• Recorded information:

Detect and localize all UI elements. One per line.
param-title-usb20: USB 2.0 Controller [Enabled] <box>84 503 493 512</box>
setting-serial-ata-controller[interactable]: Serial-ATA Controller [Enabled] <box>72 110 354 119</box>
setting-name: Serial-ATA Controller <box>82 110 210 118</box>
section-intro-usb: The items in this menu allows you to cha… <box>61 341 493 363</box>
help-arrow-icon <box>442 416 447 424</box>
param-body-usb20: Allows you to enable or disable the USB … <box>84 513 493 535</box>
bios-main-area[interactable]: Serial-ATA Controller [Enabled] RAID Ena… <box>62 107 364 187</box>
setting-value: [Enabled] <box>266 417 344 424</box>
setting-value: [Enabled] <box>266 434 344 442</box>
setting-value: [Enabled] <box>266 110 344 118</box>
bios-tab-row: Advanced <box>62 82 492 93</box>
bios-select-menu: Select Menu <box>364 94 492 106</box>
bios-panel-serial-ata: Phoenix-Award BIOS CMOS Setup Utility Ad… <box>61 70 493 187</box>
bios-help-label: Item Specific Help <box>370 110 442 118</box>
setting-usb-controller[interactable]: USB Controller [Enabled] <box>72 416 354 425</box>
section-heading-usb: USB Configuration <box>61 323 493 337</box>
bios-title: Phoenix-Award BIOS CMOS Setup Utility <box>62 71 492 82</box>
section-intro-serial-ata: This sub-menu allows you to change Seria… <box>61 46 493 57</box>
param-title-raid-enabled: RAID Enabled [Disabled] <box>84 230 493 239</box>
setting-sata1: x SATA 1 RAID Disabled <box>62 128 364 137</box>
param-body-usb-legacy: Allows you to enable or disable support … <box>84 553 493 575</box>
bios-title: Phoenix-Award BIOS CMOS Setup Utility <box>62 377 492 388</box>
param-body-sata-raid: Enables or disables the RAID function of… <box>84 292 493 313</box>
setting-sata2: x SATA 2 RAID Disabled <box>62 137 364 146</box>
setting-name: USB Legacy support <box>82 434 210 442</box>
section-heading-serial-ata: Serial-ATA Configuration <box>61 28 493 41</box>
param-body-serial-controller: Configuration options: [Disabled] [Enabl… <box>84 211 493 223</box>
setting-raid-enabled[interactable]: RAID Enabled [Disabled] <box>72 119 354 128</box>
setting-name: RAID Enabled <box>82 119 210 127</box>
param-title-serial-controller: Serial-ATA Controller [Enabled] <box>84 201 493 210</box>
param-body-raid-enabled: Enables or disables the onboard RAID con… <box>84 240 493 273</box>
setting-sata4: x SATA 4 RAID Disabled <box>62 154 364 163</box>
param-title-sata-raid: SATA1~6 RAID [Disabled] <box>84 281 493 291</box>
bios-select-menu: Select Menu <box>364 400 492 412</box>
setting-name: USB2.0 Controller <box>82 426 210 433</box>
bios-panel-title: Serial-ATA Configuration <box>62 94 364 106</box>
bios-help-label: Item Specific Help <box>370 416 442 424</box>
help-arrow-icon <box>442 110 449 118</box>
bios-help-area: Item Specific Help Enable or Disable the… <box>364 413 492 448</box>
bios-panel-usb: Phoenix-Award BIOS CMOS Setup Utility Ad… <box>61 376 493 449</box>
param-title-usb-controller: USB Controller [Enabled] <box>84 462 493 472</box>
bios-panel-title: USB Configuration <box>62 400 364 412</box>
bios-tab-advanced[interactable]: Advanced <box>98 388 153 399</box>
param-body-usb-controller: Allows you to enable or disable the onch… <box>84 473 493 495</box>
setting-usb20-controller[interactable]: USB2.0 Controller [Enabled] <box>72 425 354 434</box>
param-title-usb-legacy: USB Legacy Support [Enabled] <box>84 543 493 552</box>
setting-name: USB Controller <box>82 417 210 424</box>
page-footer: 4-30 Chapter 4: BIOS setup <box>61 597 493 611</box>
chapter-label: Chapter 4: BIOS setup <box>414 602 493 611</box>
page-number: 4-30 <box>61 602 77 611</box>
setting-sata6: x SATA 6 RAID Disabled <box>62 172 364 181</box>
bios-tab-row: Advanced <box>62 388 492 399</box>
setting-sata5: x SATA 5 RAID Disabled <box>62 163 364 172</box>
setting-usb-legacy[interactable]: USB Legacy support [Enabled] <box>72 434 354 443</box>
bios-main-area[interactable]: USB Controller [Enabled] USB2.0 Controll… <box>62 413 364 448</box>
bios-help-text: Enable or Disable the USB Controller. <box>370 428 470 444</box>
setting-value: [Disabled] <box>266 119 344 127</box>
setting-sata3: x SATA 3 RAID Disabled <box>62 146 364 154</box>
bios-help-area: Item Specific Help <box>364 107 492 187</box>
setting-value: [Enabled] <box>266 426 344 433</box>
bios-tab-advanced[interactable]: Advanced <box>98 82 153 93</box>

• What is needed:
Report only the number of lines above that contain "Award".

• Exercise output:
4